473,385 Members | 2,269 Online
Bytes | Software Development & Data Engineering Community
Post Job

Home Posts Topics Members FAQ

Join Bytes to post your question to a community of 473,385 software developers and data experts.

Spidering the web to find RDF

Last year, I did an experiment of allowing a very polite
web spider run for a few days trying to find RDF markup
embedded in web pages. I found close to zero RDF - not
encouraging!

I a recent post, I compalined about not being able to
embed RDF in XHTML (at least no standard way to do it
and still pass th W3C XHTML validator). Another poster
(Jeen Broekstr) provided a good example of simply
linking to a RDF file at the same site.

I was concerned about spiders being able to find
links to RDF because there is no standard for this,
then a few minutes ago I had one of those "Duh!" experiences:

A spider looking for RDF can look for embedded RDF
in HTML and also examine every link that is on the
same site and see if the file extension (if there is one)
ends in ".rdf". If such a link is found, assume that
it decribes to the page linking it.

Anyway, I will try my experiment again (when I have
time to set it up) and report the results. I hope that
lots of people link to separate RDF files on their sites
and my results will be better than last year when I
only looked for embedded RDF.

-Mark
Jul 20 '05 #1
6 1945
In article <a7**************************@posting.google.com >, one of infinite monkeys
at the keyboard of ma***@markwatson.com (Mark Watson) wrote:
A spider looking for RDF can look for embedded RDF
in HTML and also examine every link that is on the
same site and see if the file extension (if there is one)
ends in ".rdf".
Ahem ... the last few characters of a URL have absolutely no significance
except by convention. A spider that did that would be broken.

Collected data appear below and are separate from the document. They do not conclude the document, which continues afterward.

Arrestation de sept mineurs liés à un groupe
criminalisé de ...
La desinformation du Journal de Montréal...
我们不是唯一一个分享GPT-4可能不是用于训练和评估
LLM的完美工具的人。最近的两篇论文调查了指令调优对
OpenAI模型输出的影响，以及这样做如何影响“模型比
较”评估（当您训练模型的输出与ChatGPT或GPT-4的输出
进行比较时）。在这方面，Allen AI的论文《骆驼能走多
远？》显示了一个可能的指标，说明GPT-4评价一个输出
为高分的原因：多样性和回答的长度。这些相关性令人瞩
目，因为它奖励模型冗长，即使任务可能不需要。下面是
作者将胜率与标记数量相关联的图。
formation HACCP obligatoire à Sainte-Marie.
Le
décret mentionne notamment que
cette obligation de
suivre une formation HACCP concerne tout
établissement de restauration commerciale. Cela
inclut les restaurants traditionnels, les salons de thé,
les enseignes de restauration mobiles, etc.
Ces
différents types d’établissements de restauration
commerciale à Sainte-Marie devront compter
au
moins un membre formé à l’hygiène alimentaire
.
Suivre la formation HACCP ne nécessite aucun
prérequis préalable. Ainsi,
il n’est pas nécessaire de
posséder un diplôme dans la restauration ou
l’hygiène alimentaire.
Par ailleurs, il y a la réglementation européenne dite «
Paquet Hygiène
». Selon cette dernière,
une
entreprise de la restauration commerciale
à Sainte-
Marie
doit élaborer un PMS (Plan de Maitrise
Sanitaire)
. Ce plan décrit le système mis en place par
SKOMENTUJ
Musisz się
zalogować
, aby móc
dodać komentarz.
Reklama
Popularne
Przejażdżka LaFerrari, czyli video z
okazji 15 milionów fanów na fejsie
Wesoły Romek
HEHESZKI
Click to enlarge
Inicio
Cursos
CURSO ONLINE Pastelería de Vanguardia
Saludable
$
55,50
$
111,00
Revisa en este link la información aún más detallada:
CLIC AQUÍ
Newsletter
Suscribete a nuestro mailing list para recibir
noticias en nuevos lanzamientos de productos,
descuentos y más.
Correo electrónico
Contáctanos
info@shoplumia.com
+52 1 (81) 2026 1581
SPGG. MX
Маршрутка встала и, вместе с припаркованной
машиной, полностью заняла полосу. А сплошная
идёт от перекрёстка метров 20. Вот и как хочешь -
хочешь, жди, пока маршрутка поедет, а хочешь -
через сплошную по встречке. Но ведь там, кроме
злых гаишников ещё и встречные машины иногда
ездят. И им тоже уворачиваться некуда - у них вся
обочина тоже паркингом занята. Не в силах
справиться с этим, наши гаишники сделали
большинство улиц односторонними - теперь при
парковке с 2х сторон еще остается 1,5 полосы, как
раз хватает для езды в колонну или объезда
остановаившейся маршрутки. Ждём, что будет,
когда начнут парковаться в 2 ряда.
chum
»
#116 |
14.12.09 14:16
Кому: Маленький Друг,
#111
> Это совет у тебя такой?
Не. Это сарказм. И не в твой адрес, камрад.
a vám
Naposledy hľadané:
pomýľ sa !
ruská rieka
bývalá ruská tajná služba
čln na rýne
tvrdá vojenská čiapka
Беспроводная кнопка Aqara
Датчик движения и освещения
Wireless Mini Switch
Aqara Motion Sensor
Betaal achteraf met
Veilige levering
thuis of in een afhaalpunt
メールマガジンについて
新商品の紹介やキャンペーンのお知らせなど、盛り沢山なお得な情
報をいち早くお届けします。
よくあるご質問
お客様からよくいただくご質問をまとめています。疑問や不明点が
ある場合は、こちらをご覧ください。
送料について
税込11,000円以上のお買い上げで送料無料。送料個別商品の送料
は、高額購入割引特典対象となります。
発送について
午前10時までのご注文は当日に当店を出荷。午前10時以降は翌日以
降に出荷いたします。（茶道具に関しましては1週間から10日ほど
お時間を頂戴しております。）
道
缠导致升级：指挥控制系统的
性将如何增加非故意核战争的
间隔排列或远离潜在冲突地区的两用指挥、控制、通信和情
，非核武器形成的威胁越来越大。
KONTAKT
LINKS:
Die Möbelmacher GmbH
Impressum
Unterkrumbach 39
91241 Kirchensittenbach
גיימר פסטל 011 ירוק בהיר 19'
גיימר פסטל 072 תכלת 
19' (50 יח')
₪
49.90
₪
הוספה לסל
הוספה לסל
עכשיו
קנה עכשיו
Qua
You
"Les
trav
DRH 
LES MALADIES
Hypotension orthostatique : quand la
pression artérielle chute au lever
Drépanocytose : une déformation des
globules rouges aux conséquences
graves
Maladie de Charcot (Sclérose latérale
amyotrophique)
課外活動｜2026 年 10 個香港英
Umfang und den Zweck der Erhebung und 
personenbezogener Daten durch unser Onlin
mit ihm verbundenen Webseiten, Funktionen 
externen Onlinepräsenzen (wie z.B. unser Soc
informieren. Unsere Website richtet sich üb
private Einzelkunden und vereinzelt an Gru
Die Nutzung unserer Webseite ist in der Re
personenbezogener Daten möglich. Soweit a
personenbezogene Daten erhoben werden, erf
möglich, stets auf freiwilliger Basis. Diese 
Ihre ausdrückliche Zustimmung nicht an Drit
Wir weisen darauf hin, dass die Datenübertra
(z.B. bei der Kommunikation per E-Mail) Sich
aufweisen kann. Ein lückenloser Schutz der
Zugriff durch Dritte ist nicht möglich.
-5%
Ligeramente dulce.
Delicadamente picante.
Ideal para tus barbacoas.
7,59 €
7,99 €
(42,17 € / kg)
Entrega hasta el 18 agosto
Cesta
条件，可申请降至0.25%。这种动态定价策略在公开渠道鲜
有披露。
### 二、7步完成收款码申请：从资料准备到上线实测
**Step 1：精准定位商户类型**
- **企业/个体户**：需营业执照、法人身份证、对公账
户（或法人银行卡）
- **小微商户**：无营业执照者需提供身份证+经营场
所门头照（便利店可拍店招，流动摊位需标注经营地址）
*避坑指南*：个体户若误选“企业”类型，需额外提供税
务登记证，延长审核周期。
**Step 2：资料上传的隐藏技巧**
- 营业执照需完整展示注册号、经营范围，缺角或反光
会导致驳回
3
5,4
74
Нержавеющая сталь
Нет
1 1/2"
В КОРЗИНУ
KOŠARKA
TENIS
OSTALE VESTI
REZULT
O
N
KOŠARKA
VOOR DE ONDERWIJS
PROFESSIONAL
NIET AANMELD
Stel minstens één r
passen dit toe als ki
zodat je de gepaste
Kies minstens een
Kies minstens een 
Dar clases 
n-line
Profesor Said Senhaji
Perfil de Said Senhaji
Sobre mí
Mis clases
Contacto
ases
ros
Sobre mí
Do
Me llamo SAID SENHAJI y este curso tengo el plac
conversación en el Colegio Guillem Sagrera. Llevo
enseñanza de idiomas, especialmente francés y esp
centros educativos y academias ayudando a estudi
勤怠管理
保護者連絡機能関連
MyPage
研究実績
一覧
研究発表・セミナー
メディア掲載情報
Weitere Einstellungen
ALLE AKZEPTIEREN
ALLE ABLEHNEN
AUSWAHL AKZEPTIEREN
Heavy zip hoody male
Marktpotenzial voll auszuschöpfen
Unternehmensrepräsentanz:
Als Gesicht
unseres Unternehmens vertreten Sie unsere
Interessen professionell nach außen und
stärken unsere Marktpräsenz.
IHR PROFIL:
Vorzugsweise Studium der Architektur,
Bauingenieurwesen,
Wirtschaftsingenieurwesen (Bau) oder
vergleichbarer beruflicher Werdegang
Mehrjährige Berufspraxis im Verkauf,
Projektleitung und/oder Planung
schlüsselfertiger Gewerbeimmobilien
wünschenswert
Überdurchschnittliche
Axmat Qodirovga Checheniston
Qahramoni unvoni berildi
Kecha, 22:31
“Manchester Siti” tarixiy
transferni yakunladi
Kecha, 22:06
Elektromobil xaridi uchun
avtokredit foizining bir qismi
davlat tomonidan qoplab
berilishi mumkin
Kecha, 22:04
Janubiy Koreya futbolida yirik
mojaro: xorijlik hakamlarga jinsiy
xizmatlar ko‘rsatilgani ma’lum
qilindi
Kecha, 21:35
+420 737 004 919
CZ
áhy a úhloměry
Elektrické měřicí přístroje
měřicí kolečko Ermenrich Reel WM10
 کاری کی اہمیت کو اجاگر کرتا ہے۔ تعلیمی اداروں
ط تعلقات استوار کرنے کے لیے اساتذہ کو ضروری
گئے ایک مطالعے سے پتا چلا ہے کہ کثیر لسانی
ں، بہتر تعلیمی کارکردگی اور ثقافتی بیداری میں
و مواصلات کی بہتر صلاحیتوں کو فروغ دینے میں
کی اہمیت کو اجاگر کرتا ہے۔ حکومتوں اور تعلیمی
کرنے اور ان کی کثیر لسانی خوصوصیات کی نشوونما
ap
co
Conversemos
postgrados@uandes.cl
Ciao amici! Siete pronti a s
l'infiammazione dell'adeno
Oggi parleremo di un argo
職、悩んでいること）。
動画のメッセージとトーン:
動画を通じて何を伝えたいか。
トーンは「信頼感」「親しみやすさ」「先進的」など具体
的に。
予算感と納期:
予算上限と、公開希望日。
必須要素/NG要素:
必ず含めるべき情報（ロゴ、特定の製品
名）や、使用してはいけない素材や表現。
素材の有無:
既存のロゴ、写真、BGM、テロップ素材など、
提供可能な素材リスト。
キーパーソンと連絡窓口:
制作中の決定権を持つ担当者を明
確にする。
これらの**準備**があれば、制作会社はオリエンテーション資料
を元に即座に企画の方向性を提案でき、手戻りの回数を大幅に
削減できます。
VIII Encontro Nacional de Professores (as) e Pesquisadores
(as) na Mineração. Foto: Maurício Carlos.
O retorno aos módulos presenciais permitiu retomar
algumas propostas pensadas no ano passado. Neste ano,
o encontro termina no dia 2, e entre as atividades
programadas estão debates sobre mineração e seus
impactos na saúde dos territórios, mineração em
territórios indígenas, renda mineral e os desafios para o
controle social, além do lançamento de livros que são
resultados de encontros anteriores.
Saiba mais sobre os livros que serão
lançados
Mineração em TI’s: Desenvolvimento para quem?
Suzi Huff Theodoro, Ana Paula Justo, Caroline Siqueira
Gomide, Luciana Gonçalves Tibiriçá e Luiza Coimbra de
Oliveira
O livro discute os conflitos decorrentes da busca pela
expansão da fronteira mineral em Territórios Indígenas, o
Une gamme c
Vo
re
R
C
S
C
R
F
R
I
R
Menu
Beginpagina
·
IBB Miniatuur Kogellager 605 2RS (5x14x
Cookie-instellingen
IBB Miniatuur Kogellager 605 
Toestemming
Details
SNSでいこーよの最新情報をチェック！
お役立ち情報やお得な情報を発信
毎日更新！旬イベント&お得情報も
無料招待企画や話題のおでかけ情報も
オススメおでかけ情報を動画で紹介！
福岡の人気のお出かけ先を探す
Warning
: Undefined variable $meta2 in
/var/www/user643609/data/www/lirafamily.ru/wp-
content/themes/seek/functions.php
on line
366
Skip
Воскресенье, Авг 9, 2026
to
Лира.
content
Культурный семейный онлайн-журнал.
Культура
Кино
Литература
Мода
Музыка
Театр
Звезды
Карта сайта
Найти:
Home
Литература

It could, however, look for links with the type="application/rdf+xml"
attribute. It would find a couple in my pages, for instance.
If such a link is found, assume that
it decribes to the page linking it.
Wouldn't it be better to believe the RDF concerning its own subject?
only looked for embedded RDF.


I played with embedding RDF (for automatically-generated reports),
but abandoned the idea as a nonstarter.

--
Nick Kew

In urgent need of paying work - see http://www.webthing.com/~nick/cv.html
Jul 20 '05 #2
Nick Kew wrote:
In article <a7**************************@posting.google.com >,
one of infinite monkeys at the keyboard of
ma***@markwatson.com (Mark Watson) wrote:
A spider looking for RDF can look for embedded RDF
in HTML and also examine every link that is on the
same site and see if the file extension (if there is one)
ends in ".rdf".


Ahem ... the last few characters of a URL have absolutely no
significance except by convention. A spider that did that
would be broken.

It could, however, look for links with the
type="application/rdf+xml" attribute. It would find a couple
in my pages, for instance.


That would, however, only work if the web server from which the
file is hosted is aware of this mime type. I don't know if Apache
comes preconfigured with it these days but I'll bet that older
versions won't spot it (for example, my rdf file would not be
found since the department web server serves it as text/plain).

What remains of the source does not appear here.